L Heuchel1*, C Hahn1,2,3, J Oeden4, E Traneus4, J Wulff5,6, S Plaude5,6, B Timmermann5,6,7,8, C Baeumer1,5,6,8, A Luehr1, (1) Department of Physics, TU Dortmund University, Dortmund, Germany, (2) OncoRay - National Center for Radiation Research in Oncology, Faculty of Medicine and University Hospital Carl Gustav Carus, Technische Universitaet Dresden, Helmholtz-Zentrum Dresden-Rossendorf, Dresden, Germany, (3) Department of Radiotherapy and Radiation Oncology, Faculty of Medicine and University Hospital Carl Gustav Carus, Technische Universitaet Dresden, Dresden, Gerrmany, (4) RaySearch Laboratorie AB, Stockholm, Sweden, (5) West German Proton Therapy Centre Essen, Essen, Germany, (6) West German Cancer Center (WTZ), University Hospital Essen, Essen, Germany, (7) Department of Particle Therapy, University Hospital Essen, Essen, Germany, (8) German Cancer Consortium (DKTK) and German Cancer Research Center (DKFZ), Heidelberg, Germany

Presentations

SU-K-206-3 (Sunday, 7/10/2022) 5:00 PM - 6:00 PM [Eastern Time (GMT-4)]

Room 206

Purpose: Reducing variable relative biological effectiveness (RBE)-weighted proton dose in organs at risk (OAR) while maintaining clinical plan quality. Here, four RBE-related plan optimization strategies are introduced and compared.

Methods: Clinically acceptable multi-field optimized planning target volume-based reference plans were created for patients receiving cranial proton therapy using a constant RBE of 1.1 (DOSEopt). Variable RBE-related objective functions were added to penalize in OAR either proton track-ends (TEopt), proton dose-averaged linear energy transfer (LETd) in voxels above dose threshold (LETopt), dose contributions by high-LET protons (Dirty Dose, DDopt) or variable RBE-weighted dose (DRBEopt). Plan quality was defined by dose coverage (clinical target volume (CTV) D95%>95%), conformity index (CI), homogeneity index (HI) and robustness to the target volume with constant RBE-weighted dose (D1.1). The potential of each optimization strategy was assessed by recalculating variable RBE-weighted doses (DRBE) and corresponding normal tissue complication probabilities (NTCP) for critical OARs. Research version of RayStation v9 was used for plan optimizations and recalculations. For clarity, results are presented for one representative chondrosarcoma patient.
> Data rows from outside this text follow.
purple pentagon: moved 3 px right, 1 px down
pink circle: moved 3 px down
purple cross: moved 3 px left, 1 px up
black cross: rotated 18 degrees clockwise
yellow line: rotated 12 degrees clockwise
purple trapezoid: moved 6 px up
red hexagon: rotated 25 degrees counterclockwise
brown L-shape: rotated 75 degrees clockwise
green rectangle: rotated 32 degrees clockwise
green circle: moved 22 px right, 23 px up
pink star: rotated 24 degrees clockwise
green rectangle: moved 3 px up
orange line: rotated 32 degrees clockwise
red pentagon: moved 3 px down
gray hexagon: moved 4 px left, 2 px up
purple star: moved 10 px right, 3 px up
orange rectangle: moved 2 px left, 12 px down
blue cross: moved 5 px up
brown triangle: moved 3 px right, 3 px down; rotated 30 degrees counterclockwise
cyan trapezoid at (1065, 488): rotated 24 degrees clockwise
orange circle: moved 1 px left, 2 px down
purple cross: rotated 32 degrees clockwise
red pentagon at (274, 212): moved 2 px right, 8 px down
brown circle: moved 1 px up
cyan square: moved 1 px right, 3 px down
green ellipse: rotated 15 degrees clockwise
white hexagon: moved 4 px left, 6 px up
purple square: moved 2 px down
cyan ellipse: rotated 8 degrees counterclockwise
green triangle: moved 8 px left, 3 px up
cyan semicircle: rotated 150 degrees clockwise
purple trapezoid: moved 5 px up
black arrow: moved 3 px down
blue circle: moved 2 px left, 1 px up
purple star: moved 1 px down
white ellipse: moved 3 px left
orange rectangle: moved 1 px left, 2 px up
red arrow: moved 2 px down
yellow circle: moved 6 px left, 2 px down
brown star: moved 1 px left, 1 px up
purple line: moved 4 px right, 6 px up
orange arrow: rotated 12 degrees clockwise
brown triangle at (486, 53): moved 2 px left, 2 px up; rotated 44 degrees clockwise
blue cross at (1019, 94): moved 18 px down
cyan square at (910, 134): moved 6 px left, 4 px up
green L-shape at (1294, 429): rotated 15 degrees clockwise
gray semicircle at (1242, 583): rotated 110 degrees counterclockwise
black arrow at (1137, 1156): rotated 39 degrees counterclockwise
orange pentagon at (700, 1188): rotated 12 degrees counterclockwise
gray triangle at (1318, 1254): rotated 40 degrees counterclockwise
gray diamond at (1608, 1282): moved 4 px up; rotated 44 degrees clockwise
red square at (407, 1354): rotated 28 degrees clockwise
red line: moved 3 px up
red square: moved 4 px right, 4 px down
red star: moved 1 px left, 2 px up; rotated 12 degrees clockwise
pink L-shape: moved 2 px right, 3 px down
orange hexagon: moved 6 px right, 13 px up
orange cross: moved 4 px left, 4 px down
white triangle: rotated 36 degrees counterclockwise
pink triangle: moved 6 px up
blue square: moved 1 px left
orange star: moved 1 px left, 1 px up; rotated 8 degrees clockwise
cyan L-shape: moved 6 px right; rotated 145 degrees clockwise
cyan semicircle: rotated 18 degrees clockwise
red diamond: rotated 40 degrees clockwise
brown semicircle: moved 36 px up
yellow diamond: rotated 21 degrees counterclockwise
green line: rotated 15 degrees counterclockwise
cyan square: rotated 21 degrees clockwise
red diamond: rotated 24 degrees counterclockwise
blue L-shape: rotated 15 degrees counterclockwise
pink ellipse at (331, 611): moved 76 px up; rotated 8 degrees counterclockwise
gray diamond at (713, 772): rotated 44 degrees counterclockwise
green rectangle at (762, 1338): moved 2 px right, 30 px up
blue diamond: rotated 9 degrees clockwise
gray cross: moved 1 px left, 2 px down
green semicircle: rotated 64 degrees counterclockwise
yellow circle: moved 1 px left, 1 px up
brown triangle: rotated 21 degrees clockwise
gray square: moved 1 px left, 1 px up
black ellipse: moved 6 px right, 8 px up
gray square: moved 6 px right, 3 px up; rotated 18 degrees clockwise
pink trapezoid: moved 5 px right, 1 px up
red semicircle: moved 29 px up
Results: Considering DRBE, estimated NTCP for brainstem necrosis decreased from 18.0% (DOSEopt) to 7.9-14.0% using RBE-related optimization strategies. Mean brainstem LETd was reduced from 3.1keV/µm to 2.1/2.3/2.8keV/µm for TEopt/LETopt/DDopt, respectively. DRBEopt primarily reduced D1.1 in the brainstem while slightly increasing its mean LETd to 3.2keV/µm. CI and HI remained comparable to the reference plan for all RBE-related strategies except for DRBEopt (CI reduced from 0.97 to 0.96 and HI from 0.89 to 0.85). RBE-guided plans were as robust as the DOSEopt plan (CTV D95%>95% fulfilled in ≥ 92% of scenarios), except for DRBEopt (fulfilled in 58%).

Conclusion: TEopt, LETopt and DDopt reduced NTCP in critical OARs while maintaining plan quality. These LET-redistributing optimization strategies allow for reducing RBE-related uncertainties in OARs while adhering to current dose reporting with constant RBE.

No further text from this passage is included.